Um novo Projeto de Lei, nº 6801/25, pretende criminalizar a exploração de vulnerabilidades sociais, econômicas e educacionais por meio de falsas promessas de enriquecimento e sucesso financeiro. A proposta, apresentada pelo deputado Duda Ramos (MDB-RR), visa adequar o Código Penal aos desafios do ambiente digital, abordando condutas que ocorrem especialmente em redes sociais e plataformas digitais.
Características da Proposta
De acordo com o projeto, enganar indivíduos ou grupos para obter vantagens pode resultar em pena de reclusão de dois a seis anos, além de multa. A nova legislação também abrangerá a oferta de cursos, mentorias e produtos digitais que induzam a crenças em ganhos financeiros irreais.

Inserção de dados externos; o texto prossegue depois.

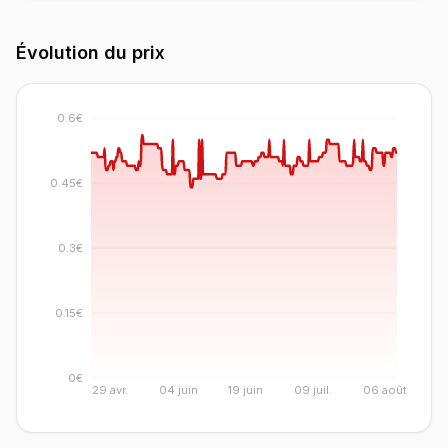
Évolution du prix
0.6€
0.45€
0.3€
0.15€
0€
29 avr.
04 juin
19 juin
09 juil.
06 août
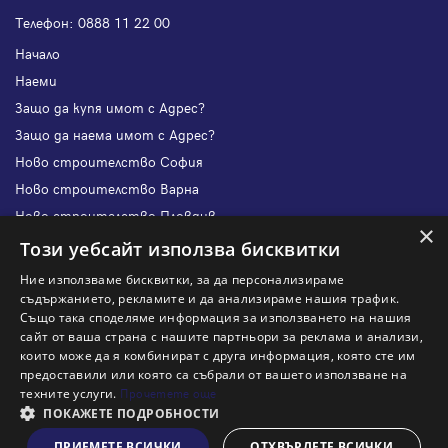
Телефон:
0888 11 22 00
Начало
Наеми
Защо да купя имот с Адрес?
Защо да наема имот с Адрес?
Ново строителство София
Ново строителство Варна
Ново строителство Пловдив
×
Ново строителство Бургас
Този уебсайт използва бисквитки
Защо да продам имот с Адрес?
Ние използваме бисквитки, за да персонализираме
Защо да отдам имот с Адрес?
съдържанието, рекламите и да анализираме нашия трафик.
Също така споделяме информация за използването на нашия
Наши офиси
сайт от ваша страна с нашите партньори за реклама и анализи,
Кариери
които може да я комбинират с друга информация, която сте им
предоставили или която са събрали от вашето използване на
Кои сме ние?
техните услуги.
Прочетете още
Франчайз
ПОКАЖЕТЕ ПОДРОБНОСТИ
Блог
ПРИЕМЕТЕ ВСИЧКИ
ОТХВЪРЛЕТЕ ВСИЧКИ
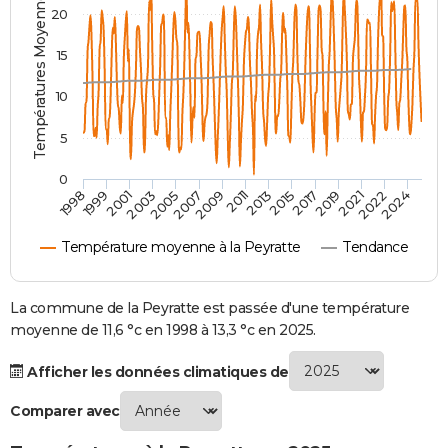
Températures Moyennes ( °C )
20
City break
Voyage de noces
Climat
Destinations
Voyage nature
Forum
+
PHOTO
15
GUIDES D'ACHAT
10
BONS PLANS
5
CARTE DE VOEUX
0
Carte Bonne année
Carte Pâques
Carte de Noël
Carte Saint-Valentin
Carte d'anniversaire
DICTIONNAIRE
2007
2021
2009
2022
1998
2011
2024
1999
2013
2001
2015
2003
2017
2005
2019
Biographies
Expressions
Dictionnaire
Citations
Proverbes
PROGRAMME TV
Température moyenne à la Peyratte
Tendance
COPAINS D'AVANT
Se connecter
Collèges
Universités
Service militaire
S'inscrire
Lycées
Primaires
Entreprises
Avis de recherche
La commune de la Peyratte est passée d'une température
AVIS DE DÉCÈS
moyenne de 11,6 °c en 1998 à 13,3 °c en 2025.
FORUM
Afficher les données climatiques de
Lifestyle
Sport
Television
Cinema
Bricolage
Culture
Auto
Voyage
Comparer avec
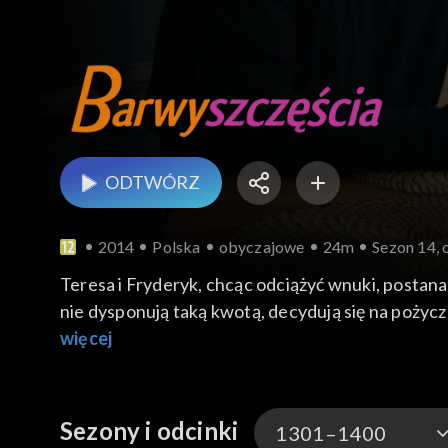
ODTWÓRZ
2014
Polska
obyczajowe
24m
Sezon 14, 
Teresa i Fryderyk, chcąc odciążyć wnuki, postan
więcej
Sezony i odcinki
1301–1400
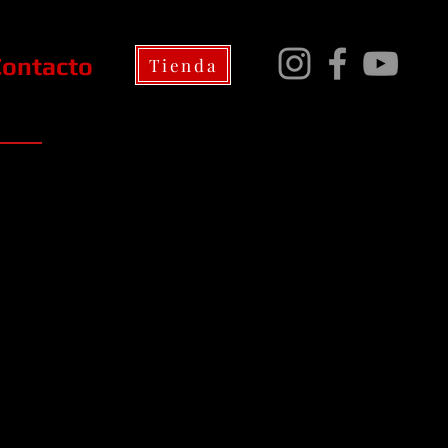
Contacto
Tienda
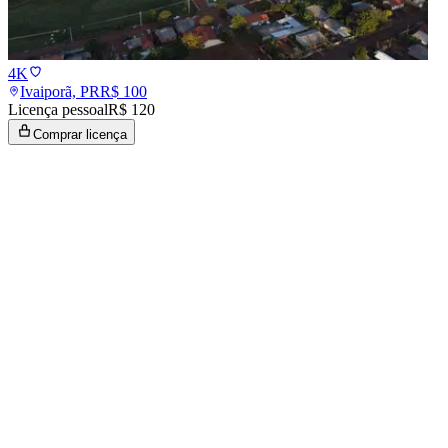
4K
Ivaiporã, PR
R$
100
Licença pessoal
R$ 120
Comprar licença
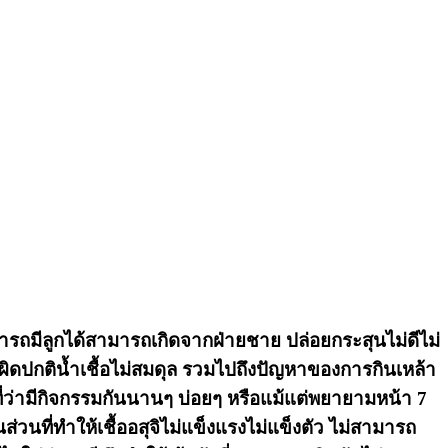
มารถมีลูกได้สามารถเกิดจากฝ่ายชาย ปล่อยกระสุนไม่ดีไม่
ผิดปกติน้ำเชื้อไม่สมดุล รวมไปถึงปัญหาของการกินเหล้า
จที่ว่ามีกิจกรรมกันนานๆ บ่อยๆ หรือแม้แต่พยายามหน้า 7
นที่ทำให้เชื้ออสุจิไม่แข็งแรงไม่แข็งตัว ไม่สามารถ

Agravantes e Consequências
A proposta prevê o aumento da pena em até dois terços em situações específicas, como:
- Quando o autor da fraude for um influenciador digital, mentor ou coach;
- Nos casos de manipulação psicológica, ostentação de bens falsos ou publicidade enganosa;
- Se o público-alvo incluir pessoas em situação de vulnerabilidade financeira.
Justificativa do Autor
Duda Ramos argumenta que as legislações atuais, como as que tratam de estelionato e crimes contra a economia popular, não conseguem abordar adequadamente a realidade digital e o impacto dos influenciadores. Ele ressalta que as promessas de “métodos infalíveis” sem fundamentos têm contribuído para o endividamento de muitas famílias, agravando a exclusão social.
“O objetivo é prevenir o uso da influência digital como uma forma de fraude moral e econômica, especialmente para públicos vulneráveis e emocionalmente suscetíveis”, afirma. O deputado enfatiza a importância da medida como uma ferramenta preventiva, reparadora e educativa contra novas fraudes virtuais.
Próximos Passos
O projeto será encaminhado para análise da Comissão de Constituição e Justiça e de Cidadania, antes de ser submetido ao voto no Plenário da Câmara. Para que a proposta se torne lei, ela precisa ser aprovada tanto pelos deputados quanto pelos senadores e, em seguida, sancionada pelo presidente da República.